### Exercise aim:
Copying each record below exactly is the whole task.

### Given data:
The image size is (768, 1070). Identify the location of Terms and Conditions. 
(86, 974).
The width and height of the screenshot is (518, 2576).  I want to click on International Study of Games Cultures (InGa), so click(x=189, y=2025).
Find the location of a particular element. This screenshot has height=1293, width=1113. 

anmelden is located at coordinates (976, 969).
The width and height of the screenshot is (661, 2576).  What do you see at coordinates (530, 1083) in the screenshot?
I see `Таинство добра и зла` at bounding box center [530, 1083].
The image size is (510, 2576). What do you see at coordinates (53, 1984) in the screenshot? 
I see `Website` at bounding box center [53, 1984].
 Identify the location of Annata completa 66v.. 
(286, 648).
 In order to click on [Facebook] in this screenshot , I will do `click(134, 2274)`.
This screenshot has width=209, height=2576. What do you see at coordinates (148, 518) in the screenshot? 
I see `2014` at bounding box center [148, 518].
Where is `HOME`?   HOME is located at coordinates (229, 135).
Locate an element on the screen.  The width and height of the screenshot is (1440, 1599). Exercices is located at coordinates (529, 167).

### Finished exercise:
The image size is (768, 1070). Identify the location of Terms and Conditions. 
(86, 974).
The width and height of the screenshot is (518, 2576).  I want to click on International Study of Games Cultures (InGa), so click(x=189, y=2025).
Find the location of a particular element. This screenshot has height=1293, width=1113. 

anmelden is located at coordinates (976, 969).
The width and height of the screenshot is (661, 2576).  What do you see at coordinates (530, 1083) in the screenshot?
I see `Таинство добра и зла` at bounding box center [530, 1083].
The image size is (510, 2576). What do you see at coordinates (53, 1984) in the screenshot? 
I see `Website` at bounding box center [53, 1984].
 Identify the location of Annata completa 66v.. 
(286, 648).
 In order to click on [Facebook] in this screenshot , I will do `click(134, 2274)`.
This screenshot has width=209, height=2576. What do you see at coordinates (148, 518) in the screenshot? 
I see `2014` at bounding box center [148, 518].
Where is `HOME`?   HOME is located at coordinates (229, 135).
Locate an element on the screen.  The width and height of the screenshot is (1440, 1599). Exercices is located at coordinates (529, 167).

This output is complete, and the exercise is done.